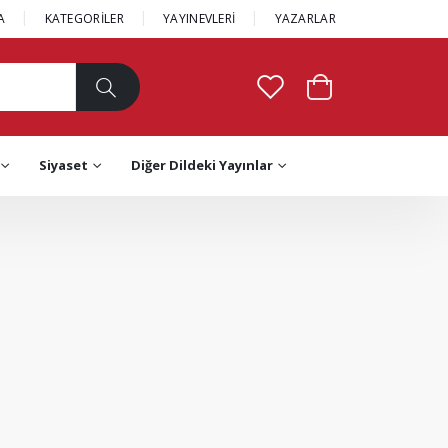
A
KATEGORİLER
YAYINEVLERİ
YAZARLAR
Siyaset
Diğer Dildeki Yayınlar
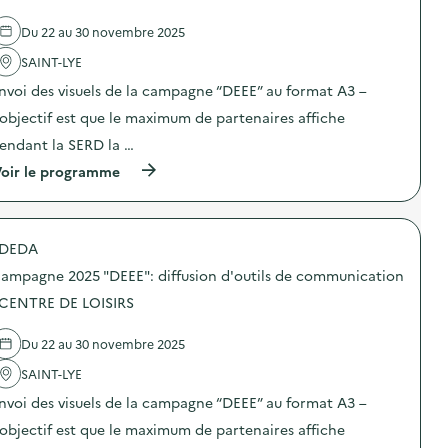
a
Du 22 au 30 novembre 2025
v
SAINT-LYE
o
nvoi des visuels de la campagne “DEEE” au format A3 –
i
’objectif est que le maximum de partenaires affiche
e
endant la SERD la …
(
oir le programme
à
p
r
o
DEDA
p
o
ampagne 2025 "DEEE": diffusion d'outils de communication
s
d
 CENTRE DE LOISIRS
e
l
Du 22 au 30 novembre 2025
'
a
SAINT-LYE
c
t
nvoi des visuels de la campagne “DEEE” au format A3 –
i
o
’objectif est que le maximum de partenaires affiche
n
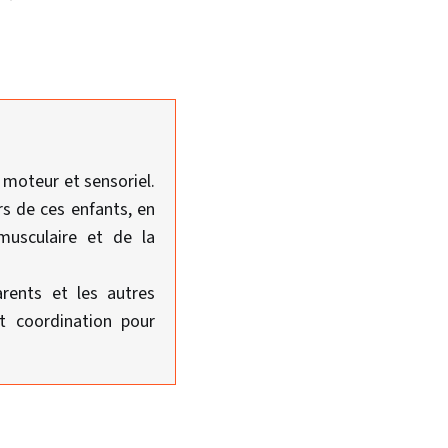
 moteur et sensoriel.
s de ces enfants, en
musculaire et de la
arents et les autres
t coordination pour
---
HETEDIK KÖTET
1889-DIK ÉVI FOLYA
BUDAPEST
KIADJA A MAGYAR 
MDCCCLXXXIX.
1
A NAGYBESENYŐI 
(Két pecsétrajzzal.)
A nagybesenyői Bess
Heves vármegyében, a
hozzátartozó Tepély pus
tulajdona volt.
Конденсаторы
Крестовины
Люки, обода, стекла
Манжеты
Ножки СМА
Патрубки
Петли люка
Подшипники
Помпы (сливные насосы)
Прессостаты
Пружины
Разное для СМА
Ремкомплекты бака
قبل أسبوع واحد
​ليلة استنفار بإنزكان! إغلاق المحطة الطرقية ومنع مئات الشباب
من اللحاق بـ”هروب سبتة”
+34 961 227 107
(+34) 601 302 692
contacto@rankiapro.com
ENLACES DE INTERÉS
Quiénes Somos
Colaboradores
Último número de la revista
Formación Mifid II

Exercise goal = Set down exactly the lines of the data above, beginning with the line that has "Люки, обода, стекла" and ending with the line that has "Formación Mifid II", and no others.

Output of the task =
Люки, обода, стекла
Манжеты
Ножки СМА
Патрубки
Петли люка
Подшипники
Помпы (сливные насосы)
Прессостаты
Пружины
Разное для СМА
Ремкомплекты бака
قبل أسبوع واحد
​ليلة استنفار بإنزكان! إغلاق المحطة الطرقية ومنع مئات الشباب
من اللحاق بـ”هروب سبتة”
+34 961 227 107
(+34) 601 302 692
contacto@rankiapro.com
ENLACES DE INTERÉS
Quiénes Somos
Colaboradores
Último número de la revista
Formación Mifid II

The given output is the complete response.